[Start of section]
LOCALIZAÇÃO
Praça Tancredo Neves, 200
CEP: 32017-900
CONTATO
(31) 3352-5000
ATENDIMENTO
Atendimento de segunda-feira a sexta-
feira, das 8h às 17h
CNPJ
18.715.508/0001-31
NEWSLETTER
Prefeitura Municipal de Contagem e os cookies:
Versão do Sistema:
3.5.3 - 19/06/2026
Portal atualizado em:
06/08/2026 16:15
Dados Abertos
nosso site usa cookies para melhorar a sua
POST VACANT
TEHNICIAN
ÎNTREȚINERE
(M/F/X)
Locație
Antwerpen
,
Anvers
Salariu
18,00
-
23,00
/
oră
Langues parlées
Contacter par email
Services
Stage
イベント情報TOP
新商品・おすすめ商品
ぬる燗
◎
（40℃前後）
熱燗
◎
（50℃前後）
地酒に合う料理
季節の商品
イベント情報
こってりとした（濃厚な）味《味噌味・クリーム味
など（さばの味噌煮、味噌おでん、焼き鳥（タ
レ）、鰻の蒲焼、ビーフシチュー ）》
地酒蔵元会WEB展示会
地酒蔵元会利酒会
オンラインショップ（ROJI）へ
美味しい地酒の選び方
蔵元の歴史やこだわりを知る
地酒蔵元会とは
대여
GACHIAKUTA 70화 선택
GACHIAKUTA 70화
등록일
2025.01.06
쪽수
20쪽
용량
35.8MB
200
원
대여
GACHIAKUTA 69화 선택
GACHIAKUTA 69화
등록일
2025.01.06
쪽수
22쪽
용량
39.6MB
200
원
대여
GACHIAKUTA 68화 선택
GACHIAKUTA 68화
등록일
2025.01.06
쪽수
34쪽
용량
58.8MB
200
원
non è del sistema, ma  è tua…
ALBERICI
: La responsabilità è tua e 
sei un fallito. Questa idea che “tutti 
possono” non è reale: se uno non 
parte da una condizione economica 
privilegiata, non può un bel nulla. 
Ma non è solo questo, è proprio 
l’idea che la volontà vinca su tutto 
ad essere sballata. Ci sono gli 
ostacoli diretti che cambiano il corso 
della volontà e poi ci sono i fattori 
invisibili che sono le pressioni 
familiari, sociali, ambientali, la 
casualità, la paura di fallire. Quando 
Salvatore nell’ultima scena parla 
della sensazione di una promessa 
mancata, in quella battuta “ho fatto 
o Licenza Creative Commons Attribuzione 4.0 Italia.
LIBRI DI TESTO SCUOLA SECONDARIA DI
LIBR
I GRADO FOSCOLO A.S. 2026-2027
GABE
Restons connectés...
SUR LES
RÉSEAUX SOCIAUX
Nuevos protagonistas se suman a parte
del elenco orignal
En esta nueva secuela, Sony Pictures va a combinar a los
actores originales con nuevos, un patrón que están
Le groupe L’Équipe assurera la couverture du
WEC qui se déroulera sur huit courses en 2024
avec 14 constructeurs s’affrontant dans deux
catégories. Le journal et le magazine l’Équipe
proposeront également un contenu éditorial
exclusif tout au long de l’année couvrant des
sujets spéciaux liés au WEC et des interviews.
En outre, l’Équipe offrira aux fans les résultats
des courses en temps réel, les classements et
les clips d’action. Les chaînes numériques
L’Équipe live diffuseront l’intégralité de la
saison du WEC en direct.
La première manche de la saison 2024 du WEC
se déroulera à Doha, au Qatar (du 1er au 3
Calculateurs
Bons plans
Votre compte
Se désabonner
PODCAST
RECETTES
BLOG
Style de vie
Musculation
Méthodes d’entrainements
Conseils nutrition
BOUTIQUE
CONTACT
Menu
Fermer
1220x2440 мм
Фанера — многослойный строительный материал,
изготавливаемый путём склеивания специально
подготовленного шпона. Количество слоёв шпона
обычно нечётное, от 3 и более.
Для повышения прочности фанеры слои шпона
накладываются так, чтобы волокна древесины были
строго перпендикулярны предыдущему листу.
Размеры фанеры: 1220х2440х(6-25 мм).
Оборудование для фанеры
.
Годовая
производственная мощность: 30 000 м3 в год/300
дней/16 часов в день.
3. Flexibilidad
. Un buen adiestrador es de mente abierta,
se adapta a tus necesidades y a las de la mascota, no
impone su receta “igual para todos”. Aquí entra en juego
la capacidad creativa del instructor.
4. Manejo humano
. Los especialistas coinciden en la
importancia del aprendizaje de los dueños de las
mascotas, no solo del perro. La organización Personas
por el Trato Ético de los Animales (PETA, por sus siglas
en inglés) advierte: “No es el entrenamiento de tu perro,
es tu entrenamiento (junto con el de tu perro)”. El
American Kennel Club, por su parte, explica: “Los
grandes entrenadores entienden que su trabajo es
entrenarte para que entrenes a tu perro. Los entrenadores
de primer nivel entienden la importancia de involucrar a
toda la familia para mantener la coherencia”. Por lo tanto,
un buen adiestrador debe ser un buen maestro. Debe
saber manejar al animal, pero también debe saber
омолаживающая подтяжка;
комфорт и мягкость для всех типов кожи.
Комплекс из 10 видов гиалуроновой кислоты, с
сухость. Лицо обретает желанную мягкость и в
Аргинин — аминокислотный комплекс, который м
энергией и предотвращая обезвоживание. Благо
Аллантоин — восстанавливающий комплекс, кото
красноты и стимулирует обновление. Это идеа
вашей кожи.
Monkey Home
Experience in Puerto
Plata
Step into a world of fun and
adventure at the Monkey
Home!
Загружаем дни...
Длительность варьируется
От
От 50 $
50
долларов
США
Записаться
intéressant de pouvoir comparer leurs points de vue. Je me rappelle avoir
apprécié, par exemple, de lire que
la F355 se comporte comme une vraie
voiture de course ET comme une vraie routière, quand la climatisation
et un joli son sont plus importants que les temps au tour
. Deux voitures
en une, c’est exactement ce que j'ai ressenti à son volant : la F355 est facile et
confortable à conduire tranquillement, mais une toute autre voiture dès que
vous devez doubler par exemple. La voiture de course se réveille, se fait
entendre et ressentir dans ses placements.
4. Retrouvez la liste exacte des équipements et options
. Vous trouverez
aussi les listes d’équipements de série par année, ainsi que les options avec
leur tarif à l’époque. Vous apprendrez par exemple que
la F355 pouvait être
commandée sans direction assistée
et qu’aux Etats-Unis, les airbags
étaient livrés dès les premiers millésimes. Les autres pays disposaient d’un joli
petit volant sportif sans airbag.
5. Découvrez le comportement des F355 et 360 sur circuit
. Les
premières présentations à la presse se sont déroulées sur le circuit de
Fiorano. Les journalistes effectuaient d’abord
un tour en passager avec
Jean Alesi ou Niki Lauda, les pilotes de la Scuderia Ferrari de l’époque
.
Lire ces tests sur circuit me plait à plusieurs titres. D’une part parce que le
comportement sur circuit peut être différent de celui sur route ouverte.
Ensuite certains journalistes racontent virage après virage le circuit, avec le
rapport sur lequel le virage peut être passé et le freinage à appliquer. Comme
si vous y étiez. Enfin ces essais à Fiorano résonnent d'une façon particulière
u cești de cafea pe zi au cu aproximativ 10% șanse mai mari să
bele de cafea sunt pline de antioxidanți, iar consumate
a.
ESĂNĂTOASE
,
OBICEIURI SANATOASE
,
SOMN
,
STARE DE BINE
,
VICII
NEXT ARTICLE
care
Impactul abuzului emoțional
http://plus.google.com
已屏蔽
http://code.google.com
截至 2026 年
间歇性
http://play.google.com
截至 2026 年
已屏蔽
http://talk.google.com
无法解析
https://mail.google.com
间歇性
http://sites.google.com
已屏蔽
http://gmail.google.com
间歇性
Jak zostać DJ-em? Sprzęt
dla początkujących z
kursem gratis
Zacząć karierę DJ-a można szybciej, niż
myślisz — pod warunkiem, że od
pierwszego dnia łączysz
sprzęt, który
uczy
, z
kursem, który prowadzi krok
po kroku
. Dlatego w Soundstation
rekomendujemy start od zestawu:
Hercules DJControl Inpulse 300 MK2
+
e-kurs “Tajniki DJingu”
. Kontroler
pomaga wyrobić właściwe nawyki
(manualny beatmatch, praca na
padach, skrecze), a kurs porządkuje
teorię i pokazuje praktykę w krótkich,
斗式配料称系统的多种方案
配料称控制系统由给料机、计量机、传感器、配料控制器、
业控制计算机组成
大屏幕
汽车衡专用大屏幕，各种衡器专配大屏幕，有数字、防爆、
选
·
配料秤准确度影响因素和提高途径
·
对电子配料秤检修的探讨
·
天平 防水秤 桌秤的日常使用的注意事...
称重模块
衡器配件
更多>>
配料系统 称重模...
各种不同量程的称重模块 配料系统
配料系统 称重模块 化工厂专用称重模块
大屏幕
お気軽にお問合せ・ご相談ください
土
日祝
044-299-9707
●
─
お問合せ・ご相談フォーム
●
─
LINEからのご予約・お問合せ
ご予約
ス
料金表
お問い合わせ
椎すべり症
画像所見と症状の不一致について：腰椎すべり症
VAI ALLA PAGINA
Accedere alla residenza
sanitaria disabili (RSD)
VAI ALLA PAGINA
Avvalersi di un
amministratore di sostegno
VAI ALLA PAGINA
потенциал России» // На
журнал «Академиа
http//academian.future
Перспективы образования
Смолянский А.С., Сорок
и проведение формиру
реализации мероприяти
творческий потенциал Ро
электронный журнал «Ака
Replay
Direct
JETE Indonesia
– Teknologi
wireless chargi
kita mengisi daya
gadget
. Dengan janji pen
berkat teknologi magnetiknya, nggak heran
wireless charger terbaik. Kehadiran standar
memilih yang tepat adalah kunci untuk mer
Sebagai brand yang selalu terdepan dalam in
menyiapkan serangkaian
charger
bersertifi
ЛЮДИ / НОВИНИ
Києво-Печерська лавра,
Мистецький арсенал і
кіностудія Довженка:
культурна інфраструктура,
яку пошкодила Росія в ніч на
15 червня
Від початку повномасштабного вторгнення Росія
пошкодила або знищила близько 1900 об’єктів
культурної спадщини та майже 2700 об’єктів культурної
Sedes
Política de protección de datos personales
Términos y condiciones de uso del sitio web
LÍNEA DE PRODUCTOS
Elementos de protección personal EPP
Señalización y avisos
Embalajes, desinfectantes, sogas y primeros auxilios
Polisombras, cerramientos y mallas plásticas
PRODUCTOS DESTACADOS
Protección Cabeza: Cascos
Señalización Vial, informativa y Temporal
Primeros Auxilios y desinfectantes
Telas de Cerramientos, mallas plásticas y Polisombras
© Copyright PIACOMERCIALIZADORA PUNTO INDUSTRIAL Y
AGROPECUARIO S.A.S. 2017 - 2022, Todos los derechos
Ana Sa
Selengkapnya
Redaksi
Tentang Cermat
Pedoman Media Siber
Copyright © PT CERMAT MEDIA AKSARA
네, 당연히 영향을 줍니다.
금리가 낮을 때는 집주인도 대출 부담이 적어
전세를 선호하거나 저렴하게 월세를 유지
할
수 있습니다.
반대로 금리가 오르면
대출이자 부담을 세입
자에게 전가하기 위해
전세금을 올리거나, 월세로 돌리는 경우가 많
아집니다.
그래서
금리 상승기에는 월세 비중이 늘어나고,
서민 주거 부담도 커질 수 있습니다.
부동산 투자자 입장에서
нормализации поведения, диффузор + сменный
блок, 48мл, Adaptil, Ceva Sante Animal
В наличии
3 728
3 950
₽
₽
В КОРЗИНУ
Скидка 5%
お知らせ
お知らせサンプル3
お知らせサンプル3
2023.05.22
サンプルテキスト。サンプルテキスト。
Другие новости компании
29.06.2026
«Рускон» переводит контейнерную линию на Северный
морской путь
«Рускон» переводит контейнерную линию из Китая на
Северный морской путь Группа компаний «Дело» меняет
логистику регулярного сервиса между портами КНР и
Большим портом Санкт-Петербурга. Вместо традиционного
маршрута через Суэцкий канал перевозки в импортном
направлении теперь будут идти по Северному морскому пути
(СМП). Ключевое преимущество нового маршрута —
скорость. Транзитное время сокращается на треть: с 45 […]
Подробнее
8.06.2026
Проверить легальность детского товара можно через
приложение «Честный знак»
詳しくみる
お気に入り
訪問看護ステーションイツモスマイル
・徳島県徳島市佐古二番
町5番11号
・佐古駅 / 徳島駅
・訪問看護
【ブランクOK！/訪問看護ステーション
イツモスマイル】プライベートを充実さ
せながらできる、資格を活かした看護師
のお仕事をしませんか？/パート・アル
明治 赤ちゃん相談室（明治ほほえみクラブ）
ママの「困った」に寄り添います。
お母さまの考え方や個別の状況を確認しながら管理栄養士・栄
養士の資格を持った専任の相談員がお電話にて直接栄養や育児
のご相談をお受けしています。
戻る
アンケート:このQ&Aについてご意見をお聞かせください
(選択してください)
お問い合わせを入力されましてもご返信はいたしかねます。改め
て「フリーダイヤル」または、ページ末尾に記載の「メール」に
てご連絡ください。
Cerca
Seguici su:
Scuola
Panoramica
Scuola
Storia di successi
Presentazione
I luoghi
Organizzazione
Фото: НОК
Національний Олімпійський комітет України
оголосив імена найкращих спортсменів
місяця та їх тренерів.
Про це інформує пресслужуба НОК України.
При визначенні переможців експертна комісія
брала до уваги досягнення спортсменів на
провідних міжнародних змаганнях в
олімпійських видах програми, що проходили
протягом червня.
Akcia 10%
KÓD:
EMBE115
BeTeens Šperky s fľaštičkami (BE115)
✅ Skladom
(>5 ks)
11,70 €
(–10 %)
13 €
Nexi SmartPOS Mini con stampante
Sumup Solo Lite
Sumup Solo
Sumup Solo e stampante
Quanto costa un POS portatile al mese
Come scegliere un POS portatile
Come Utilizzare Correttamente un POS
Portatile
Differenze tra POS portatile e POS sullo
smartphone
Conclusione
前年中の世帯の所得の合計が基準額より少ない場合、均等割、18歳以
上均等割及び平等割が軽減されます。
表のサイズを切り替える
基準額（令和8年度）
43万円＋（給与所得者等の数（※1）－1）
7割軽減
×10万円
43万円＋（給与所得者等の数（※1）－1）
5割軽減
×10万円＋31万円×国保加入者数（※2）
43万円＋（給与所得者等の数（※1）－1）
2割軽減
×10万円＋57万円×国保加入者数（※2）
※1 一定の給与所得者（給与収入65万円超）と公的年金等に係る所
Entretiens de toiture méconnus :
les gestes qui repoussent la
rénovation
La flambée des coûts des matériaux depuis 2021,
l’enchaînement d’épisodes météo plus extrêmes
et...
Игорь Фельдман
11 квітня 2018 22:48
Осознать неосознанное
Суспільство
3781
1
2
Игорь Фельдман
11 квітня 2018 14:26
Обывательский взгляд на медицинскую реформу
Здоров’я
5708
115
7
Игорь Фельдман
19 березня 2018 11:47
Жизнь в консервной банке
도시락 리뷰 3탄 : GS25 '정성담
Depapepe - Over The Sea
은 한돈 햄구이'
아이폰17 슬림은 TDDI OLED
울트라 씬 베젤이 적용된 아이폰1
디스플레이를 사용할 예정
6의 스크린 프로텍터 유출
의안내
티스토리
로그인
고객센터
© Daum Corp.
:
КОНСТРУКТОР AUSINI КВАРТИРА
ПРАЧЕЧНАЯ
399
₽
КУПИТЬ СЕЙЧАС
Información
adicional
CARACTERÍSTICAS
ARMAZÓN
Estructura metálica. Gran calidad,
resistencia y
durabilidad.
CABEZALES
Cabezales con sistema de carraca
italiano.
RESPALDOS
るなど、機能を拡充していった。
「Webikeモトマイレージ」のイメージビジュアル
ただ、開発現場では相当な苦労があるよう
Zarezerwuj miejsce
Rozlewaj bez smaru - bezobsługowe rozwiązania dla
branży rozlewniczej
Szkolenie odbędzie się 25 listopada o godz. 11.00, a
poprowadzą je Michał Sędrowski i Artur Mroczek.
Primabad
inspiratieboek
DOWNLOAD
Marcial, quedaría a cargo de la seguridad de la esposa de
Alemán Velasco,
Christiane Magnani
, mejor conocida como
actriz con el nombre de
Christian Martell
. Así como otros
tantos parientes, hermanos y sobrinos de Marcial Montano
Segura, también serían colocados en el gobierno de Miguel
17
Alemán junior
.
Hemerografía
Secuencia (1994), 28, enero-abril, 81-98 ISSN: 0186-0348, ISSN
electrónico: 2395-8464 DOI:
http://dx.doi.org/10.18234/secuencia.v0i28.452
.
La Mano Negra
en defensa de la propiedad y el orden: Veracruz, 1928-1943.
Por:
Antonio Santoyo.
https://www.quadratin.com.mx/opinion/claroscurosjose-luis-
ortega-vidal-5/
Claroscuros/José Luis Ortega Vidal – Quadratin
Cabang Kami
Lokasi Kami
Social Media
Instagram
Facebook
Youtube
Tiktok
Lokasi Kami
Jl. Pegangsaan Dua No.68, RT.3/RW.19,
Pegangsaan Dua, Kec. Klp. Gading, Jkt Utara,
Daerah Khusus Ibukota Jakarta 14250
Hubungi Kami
[End of section]
▸ **What is expected**:
Give again, exactly as written, every line from the first one above through the line that has "こってりとした（濃厚な）味《味噌味・クリーム味" in it.

▸ **Exercise result**:
LOCALIZAÇÃO
Praça Tancredo Neves, 200
CEP: 32017-900
CONTATO
(31) 3352-5000
ATENDIMENTO
Atendimento de segunda-feira a sexta-
feira, das 8h às 17h
CNPJ
18.715.508/0001-31
NEWSLETTER
Prefeitura Municipal de Contagem e os cookies:
Versão do Sistema:
3.5.3 - 19/06/2026
Portal atualizado em:
06/08/2026 16:15
Dados Abertos
nosso site usa cookies para melhorar a sua
POST VACANT
TEHNICIAN
ÎNTREȚINERE
(M/F/X)
Locație
Antwerpen
,
Anvers
Salariu
18,00
-
23,00
/
oră
Langues parlées
Contacter par email
Services
Stage
イベント情報TOP
新商品・おすすめ商品
ぬる燗
◎
（40℃前後）
熱燗
◎
（50℃前後）
地酒に合う料理
季節の商品
イベント情報
こってりとした（濃厚な）味《味噌味・クリーム味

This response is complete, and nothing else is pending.